- Racing silks of William J. Gredley
- Sire: Slip Anchor
- Grandsire: Shirley Heights
- Dam: Rostova
- Damsire: Blakeney
- Sex: Filly
- Foaled: 1989
- Country: Great Britain
- Colour: Bay
- Breeder: Stetchworth Park Stud Ltd.
- Owner: William J. Gredley
- Trainer: Clive Brittain
- Record: 15: 8-1-1
- Earnings: £961,366

Major wins
- Lingfield Oaks Trial (1992) Epsom Oaks (1992) Irish Oaks (1992) Yorkshire Oaks (1992) St. Leger Stakes (1992) Grand Prix de Saint-Cloud (1993)

Awards
- European Champion Three-Year-Old Filly (1992) European Horse of the Year (1992)

= User Friendly (horse) =

British-bred Thoroughbred racehorse

User Friendly (foaled 4 February 1989 in England) is a European Champion Thoroughbred racehorse.

==Background==
Bred by Stetchworth Park Stud Ltd. in Stetchworth, East Cambridgeshire, she was out of the mare Rostova and a descendant of the great Nearco through her sire, the 1985 Epsom Derby winner, Slip Anchor.

==Racing career==

===1992: three-year-old season===
Trained by Clive Brittain, User Friendly made her racing debut on 24 April 1992 in England with a win in the Forte Airport Service Fillies Maiden Stakes at Sandown Park Racecourse. She followed up with a win in the Lingfield Oaks Trial then on 6 June won the Group One Classic, The Oaks. On 11 July User Friendly won her second straight Group One event, taking the Irish Oaks at the Curragh. On 19 August she won the Yorkshire Oaks at York Racecourse and then on 12 September at Doncaster Racecourse she made it four Group Ones in a row and her second English Classic win by defeating her male counterparts in the St. Leger Stakes. On 4 October User Friendly was sent to Longchamp Racecourse in Paris for the prestigious Prix de l'Arc de Triomphe where she finished second to Subotica. In her last start of 1992, User Friendly was sent to Tokyo, Japan to compete in the Japan Cup in which she finished sixth to winner, Tokai Teio.

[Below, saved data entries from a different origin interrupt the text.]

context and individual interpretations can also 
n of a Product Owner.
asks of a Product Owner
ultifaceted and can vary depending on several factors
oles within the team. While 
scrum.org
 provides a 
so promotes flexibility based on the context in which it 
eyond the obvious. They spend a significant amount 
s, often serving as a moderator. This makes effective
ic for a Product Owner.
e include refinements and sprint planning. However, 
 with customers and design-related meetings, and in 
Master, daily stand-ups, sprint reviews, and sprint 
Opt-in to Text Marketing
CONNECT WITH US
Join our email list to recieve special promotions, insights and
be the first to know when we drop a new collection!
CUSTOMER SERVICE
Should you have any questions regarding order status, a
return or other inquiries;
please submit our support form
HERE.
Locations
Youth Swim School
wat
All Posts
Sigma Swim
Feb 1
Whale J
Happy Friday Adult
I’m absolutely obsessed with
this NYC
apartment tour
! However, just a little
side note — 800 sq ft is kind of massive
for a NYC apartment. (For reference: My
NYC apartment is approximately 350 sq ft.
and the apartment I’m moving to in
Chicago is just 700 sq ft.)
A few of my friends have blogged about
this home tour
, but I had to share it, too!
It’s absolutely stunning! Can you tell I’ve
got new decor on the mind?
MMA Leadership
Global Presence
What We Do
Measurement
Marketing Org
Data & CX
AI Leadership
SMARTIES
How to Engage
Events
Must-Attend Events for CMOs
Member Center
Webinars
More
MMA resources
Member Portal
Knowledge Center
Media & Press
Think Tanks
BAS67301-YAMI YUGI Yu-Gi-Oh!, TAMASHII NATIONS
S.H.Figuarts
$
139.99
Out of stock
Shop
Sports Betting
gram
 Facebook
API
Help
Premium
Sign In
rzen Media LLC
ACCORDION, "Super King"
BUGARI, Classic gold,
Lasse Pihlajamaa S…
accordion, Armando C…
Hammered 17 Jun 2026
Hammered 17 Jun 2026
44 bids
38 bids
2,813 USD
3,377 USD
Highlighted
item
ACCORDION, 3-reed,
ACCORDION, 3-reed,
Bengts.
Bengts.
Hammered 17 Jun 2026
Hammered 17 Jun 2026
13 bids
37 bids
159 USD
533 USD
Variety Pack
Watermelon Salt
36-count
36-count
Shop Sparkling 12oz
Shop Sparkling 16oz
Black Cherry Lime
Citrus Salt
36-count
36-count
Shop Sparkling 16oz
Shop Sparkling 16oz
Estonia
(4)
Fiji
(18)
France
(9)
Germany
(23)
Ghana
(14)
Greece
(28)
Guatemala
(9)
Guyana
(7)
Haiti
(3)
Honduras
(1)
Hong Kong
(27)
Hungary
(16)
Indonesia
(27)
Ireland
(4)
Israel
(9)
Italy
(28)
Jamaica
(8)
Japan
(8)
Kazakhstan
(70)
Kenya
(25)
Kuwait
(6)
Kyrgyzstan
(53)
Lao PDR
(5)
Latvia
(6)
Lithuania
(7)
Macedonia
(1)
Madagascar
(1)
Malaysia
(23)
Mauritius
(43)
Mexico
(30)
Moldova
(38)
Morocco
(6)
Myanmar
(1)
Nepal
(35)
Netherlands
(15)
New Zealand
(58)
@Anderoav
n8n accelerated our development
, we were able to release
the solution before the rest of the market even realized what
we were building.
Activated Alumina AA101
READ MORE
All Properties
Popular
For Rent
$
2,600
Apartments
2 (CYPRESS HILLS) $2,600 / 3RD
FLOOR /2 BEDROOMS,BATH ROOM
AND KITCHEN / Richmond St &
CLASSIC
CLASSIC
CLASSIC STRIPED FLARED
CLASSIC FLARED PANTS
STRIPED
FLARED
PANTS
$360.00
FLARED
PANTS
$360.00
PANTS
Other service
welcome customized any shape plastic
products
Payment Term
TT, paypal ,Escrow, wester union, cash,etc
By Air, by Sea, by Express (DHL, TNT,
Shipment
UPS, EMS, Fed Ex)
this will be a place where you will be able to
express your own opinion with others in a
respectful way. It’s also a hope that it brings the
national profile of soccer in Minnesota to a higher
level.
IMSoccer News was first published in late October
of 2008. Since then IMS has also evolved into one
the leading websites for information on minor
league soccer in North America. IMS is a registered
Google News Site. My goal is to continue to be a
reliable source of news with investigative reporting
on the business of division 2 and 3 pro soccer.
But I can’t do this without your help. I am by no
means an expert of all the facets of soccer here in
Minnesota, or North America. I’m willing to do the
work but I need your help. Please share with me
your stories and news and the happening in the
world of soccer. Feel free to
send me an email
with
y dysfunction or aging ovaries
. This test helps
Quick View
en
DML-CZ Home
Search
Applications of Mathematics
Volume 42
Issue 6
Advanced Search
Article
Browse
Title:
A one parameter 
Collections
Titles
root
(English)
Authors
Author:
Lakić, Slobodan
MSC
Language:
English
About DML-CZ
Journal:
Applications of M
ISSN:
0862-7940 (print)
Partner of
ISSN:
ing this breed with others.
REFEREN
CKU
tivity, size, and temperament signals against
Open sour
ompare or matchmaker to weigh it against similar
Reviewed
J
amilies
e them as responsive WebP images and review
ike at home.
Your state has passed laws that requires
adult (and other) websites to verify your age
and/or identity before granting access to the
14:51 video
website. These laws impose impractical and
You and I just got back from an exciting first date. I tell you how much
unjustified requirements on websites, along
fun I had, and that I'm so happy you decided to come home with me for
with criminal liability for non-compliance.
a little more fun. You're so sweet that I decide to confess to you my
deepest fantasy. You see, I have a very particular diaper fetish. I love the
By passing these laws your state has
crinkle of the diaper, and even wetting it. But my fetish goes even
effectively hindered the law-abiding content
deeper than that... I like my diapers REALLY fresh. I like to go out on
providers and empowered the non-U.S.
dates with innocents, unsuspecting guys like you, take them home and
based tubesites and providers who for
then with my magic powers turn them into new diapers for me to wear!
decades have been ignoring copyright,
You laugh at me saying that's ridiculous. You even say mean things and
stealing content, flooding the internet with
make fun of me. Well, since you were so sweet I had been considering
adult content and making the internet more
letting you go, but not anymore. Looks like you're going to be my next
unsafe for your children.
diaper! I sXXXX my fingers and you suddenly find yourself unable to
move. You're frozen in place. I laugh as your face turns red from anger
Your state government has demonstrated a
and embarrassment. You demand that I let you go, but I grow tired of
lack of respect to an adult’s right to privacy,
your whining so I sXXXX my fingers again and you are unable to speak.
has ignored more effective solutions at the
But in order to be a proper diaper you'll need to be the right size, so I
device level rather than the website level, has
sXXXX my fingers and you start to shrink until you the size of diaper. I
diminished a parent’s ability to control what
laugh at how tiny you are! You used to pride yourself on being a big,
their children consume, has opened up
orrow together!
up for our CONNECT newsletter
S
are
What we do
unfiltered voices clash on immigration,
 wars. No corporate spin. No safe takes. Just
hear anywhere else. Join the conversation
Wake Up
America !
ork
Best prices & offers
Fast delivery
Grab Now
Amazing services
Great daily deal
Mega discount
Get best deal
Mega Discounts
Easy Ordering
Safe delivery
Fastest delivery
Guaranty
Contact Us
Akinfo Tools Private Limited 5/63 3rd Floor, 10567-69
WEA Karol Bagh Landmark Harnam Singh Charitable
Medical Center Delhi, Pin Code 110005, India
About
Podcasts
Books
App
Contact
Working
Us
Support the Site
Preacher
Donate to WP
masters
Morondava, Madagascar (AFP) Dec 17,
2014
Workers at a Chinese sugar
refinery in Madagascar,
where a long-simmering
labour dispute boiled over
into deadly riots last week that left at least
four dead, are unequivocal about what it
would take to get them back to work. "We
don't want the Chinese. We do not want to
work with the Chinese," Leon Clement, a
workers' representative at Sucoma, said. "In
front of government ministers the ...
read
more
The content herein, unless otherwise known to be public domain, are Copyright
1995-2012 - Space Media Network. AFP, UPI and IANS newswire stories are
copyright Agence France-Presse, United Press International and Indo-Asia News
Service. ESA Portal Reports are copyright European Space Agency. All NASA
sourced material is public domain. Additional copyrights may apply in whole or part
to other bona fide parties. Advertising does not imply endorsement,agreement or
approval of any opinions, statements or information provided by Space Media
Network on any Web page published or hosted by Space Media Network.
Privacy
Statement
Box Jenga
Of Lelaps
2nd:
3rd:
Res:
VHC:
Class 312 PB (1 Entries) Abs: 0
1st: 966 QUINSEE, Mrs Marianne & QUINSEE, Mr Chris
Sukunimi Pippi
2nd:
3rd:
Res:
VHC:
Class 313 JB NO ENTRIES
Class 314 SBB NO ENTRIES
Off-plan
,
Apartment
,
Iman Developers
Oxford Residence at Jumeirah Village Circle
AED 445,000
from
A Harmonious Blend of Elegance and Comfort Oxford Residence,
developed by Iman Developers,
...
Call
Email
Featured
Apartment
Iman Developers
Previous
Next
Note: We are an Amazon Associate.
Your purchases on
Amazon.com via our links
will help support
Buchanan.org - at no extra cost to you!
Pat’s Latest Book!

User Friendly's 1992 performances earned her two Cartier Racing Awards for, one for European Champion Three-Year-Old Filly and the other as the European Horse of the Year.

===1993: four-year-old season===
User Friendly made her first start at age four on 3 June 1993 at Epsom Downs, finishing fourth in the Coronation Cup. She returned to her winning form on 4 July with a victory in the Grand Prix de Saint-Cloud at Saint-Cloud Racecourse in France. On 24 July she ran fourth behind winner Opera House in the King George VI & Queen Elizabeth Diamond Stakes at Ascot Racecourse and then was third as the returning champion in the Yorkshire Oaks. On 3 October User Friendly returned to Longchamp Racecourse in Paris for the 1993 Prix de l'Arc de Triomphe. This time, she finished twenty-second in a field of twenty-three behind winner, Urban Sea.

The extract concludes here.